OSCOFAI at a Glance

Sleep health and circadian regulation may be targets for early intervention to attenuate rates of cognitive decline. However, it is unclear which aspects of sleep, are the most critical in cognitive decline as well as the underlying mechanisms.

OSCOFAI Aims

Aims of the proposed research, which combines state-of-the-art machine learning techniques with clinical characteristics and biomarker discovery tools, are:

  • to explore the associations between sleep-wake cycle data and cognitive function cross-sectionally and longitudinally.
  • to create a predictive modelling tool of cognitive function using advanced signal processing and machine learning methods, by analysing the objective sleep measurements and other clinical assessment data.
  • to investigate the potential mediating mechanisms, by the extensive biomarkers’ characterization, between sleep-wake actigraphy and cognition, using traditional statistical methods as well as machine learning analyses.

OSCOFAI Methodology

The population of the study will be drawn from an on-going, longitudinal study, the ALBION, conducted in older and middle-aged adults. Participants will receive a comprehensive neuropsychological and neurological assessment and diagnoses of dementia and mild cognitive impairment will be set.

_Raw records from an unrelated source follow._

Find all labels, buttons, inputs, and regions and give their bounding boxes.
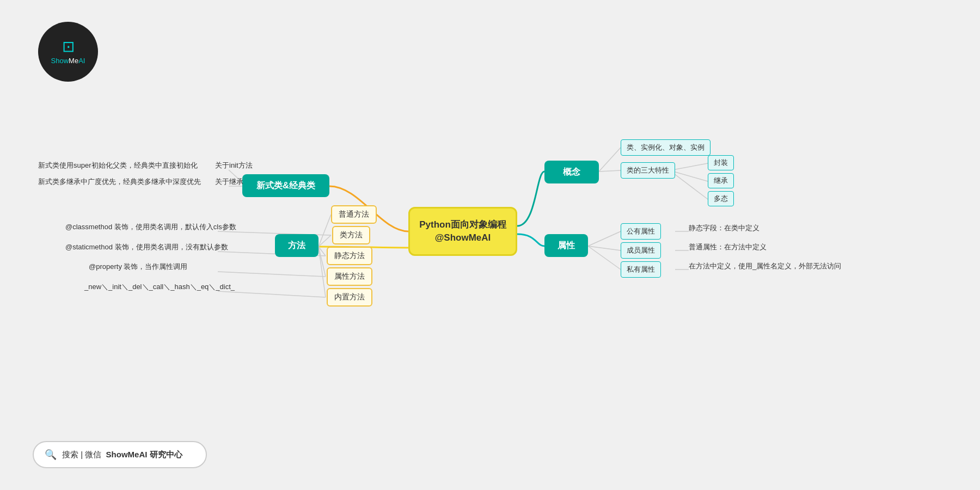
svg-line-9 (218, 272, 326, 277)
node-shuxing: 属性 (544, 234, 588, 257)
label-builtins-desc: _new＼_init＼_del＼_call＼_hash＼_eq＼_dict_ (84, 282, 235, 292)
node-jicheng: 继承 (708, 173, 734, 188)
node-siyou-shuxing: 私有属性 (621, 261, 661, 278)
node-chengyuan-shuxing: 成员属性 (621, 242, 661, 259)
svg-line-3 (318, 247, 326, 277)
center-node: Python面向对象编程 @ShowMeAI (408, 207, 517, 256)
svg-line-18 (588, 246, 621, 270)
node-putong-fangfa: 普通方法 (331, 205, 377, 224)
node-xinshi-jingdian: 新式类&经典类 (242, 174, 329, 197)
label-guanyu-init-tag: 关于init方法 (215, 161, 253, 170)
svg-line-13 (670, 163, 708, 170)
svg-line-11 (599, 148, 621, 171)
svg-line-12 (599, 170, 621, 171)
node-leixl: 类、实例化、对象、实例 (621, 139, 710, 156)
svg-line-2 (318, 247, 326, 256)
label-staticmethod-desc: @staticmethod 装饰，使用类名调用，没有默认参数 (65, 242, 228, 252)
label-gongyou-desc: 静态字段：在类中定义 (689, 223, 759, 233)
label-property-desc: @property 装饰，当作属性调用 (89, 262, 188, 272)
search-icon: 🔍 (45, 449, 57, 461)
label-xinshi-init: 新式类使用super初始化父类，经典类中直接初始化 (38, 161, 198, 170)
logo-icon: ⊡ (62, 39, 75, 54)
node-sandatexing: 类的三大特性 (621, 162, 675, 179)
node-gongyou-shuxing: 公有属性 (621, 223, 661, 240)
node-fangfa: 方法 (275, 234, 318, 257)
svg-line-4 (318, 247, 326, 297)
label-chengyuan-desc: 普通属性：在方法中定义 (689, 242, 767, 252)
center-node-line2: @ShowMeAI (419, 231, 506, 244)
logo-text: ShowMeAI (51, 57, 85, 65)
node-duotai: 多态 (708, 191, 734, 206)
svg-line-14 (670, 170, 708, 181)
search-bar[interactable]: 🔍 搜索 | 微信 ShowMeAI 研究中心 (33, 441, 207, 468)
label-siyou-desc: 在方法中定义，使用_属性名定义，外部无法访问 (689, 261, 841, 271)
label-guanyu-jicheng-tag: 关于继承 (215, 177, 243, 187)
svg-line-17 (588, 246, 621, 250)
svg-line-10 (218, 291, 326, 297)
node-gainian: 概念 (544, 161, 599, 183)
center-node-line1: Python面向对象编程 (419, 218, 506, 231)
svg-line-1 (318, 235, 331, 247)
node-shuxing-fangfa: 属性方法 (327, 267, 372, 286)
logo: ⊡ ShowMeAI (38, 22, 98, 82)
search-text: 搜索 | 微信 ShowMeAI 研究中心 (62, 450, 182, 460)
svg-line-16 (588, 231, 621, 246)
label-classmethod-desc: @classmethod 装饰，使用类名调用，默认传入cls参数 (65, 222, 236, 232)
node-lei-fangfa: 类方法 (332, 226, 370, 244)
node-jingtai-fangfa: 静态方法 (327, 247, 372, 265)
label-xinshi-jicheng: 新式类多继承中广度优先，经典类多继承中深度优先 (38, 177, 201, 187)
node-fengzhuang: 封装 (708, 155, 734, 170)
svg-line-15 (670, 170, 708, 199)
node-neizhi-fangfa: 内置方法 (327, 288, 372, 307)
svg-line-0 (318, 215, 331, 247)
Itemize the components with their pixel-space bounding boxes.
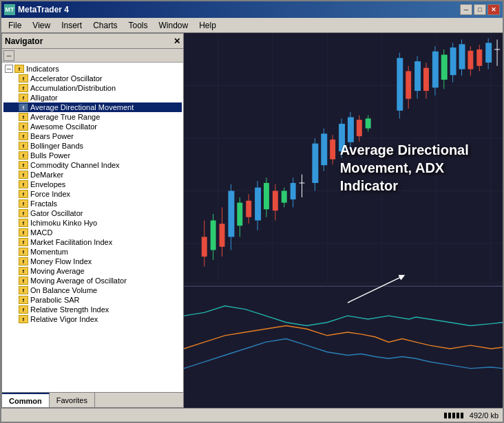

Also, cerebrospinal fluid and blood samples will be obtained, participants will receive a brain MRI scan and will use a wrist actigraphy, which objectively records sleep parameters.

OSCOFAI Impact

The proposed project will shed light to the connection between sleep parameters and cognitive function and to the underlying pathophysiological mechanisms, providing valuable information for the development of relevant tailored interventions for healthy aging.